Tuesday, September 25, 2012

Badass Mathematicians - 2: Emmy Noether

(Part 2 of an occasional series where I profile some influential mathematicians. Part 1, covering the volatile Frenchman Evariste Galois, is here )

Emmy Noether was that special type of badass whose contributions to pure mathematics ended up becoming the impetus for much of modern physics. Before we get to that bit of badassery, some details about her life. She was born in Germany in 1882. Father Max was a mathematician also. Wikipedia tells me he names a couple theorems in his own right. Couple of her brothers got doctorates and such. In short, she was part of an academically inclined family.
What a badass bowtie

After going through routine schooling, where she was a pretty good student, she reach a dead end. Society expected her to become a teacher for girls' school. Noether had other ideas. The powers that be at her university saw great ills in allowing mixed education. They let her enroll grudgingly. Within a few years, she hammered out a fine PhD thesis titled "On Complete Systems of Invariants for Ternary Biquadratic Forms". Later she called it crap. Sounds perfectly fine to me, but hey what do I know.

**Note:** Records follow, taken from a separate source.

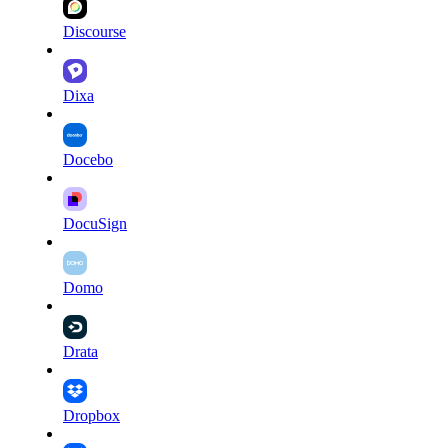
Discourse
Dixa
Docebo
DocuSign
Domo
Drata
Dropbox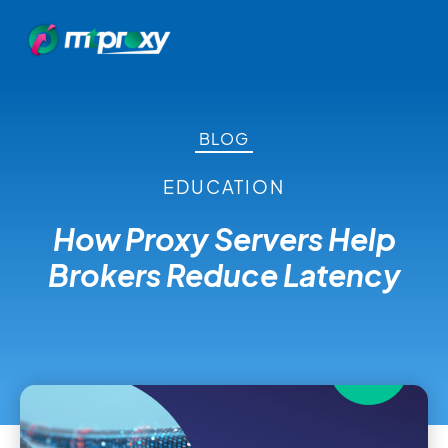
BLOG
EDUCATION
How Proxy Servers Help
Brokers Reduce Latency
November 4, 2021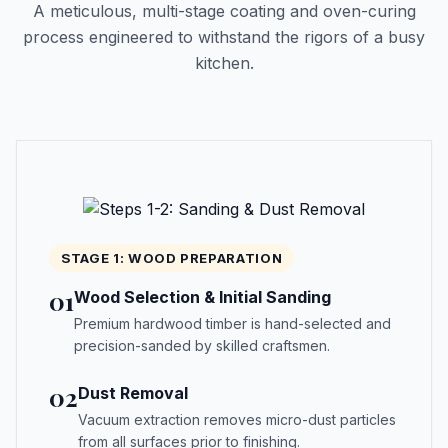
A meticulous, multi-stage coating and oven-curing
process engineered to withstand the rigors of a busy
kitchen.
STAGE 1: WOOD PREPARATION
01
Wood Selection & Initial Sanding
Premium hardwood timber is hand-selected and
precision-sanded by skilled craftsmen.
02
Dust Removal
Vacuum extraction removes micro-dust particles
from all surfaces prior to finishing.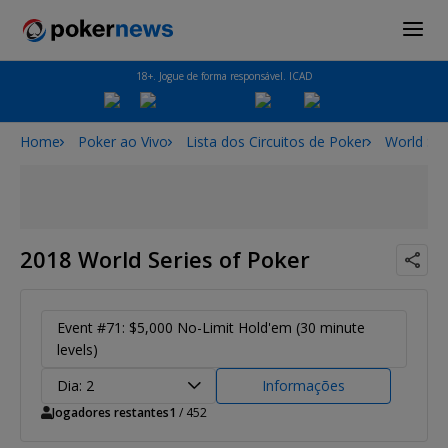
18+. Jogue de forma responsável. ICAD
Home
Poker ao Vivo
Lista dos Circuitos de Poker
World Ser
2018 World Series of Poker
Event #71: $5,000 No-Limit Hold'em (30 minute
levels)
Dia: 2
Informações
Jogadores restantes
1
/ 452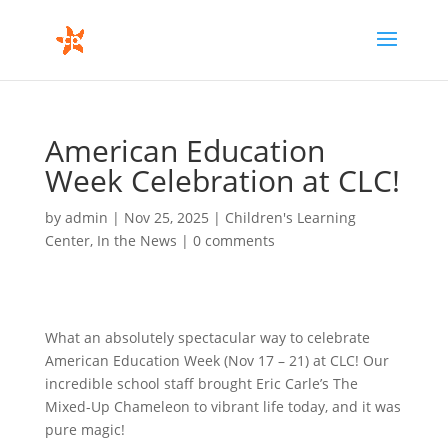
American Education
Week Celebration at CLC!
by
admin
|
Nov 25, 2025
|
Children's Learning
Center
,
In the News
|
0 comments
What an absolutely spectacular way to celebrate
American Education Week (Nov 17 – 21) at CLC! Our
incredible school staff brought Eric Carle’s The
Mixed-Up Chameleon to vibrant life today, and it was
pure magic!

Contemporary mathematical beast David Hilbert invited her to join him at Gottigen university. There, despite toiling hard as a superb professor without pay for the first two years, she produced some solid papers on topics well above my pay grade.

It was there she formulated the theorem that would propel her into the pantheon of badasses. Here's the statement:


"To every differentiable symmetry generated by local actions, there corresponds a conserved current."


Huh? What? Here is what it means in plain (relatively speaking) English: if a physical law does not change under conditions of space and time, it must have a quantity that is conserved.



This theorem basically explains why conservation of momentum and energy are true. This became key in formulating advanced models for quantum mechanics and particle physics. Since any model describing a physical law (something like the nuclear force, for example) has to have a conserved quantity, one's job of finding possible models just became (relatively) easier.

The explosion of theories to describe exotic particle interactions through the 1960's and 1970's owes a lot to Noether. You might remember all the hoopla about the Higgs Boson couple months ago. Noether's theorem operating behind the scenes there too.

When Hitler came to power in Germany, Noether came to the States. Here she spent two happy years teaching at Bryn Mawr college before she passed away of complications due to an ovarian cyst.

As if concocting one seminal theorem wasn't enough, Noether proved several key results in stuff like abstract algebra, ring theory, noncommutative algebras (look these things up on wiki if you're interested. The last one is pretty cool).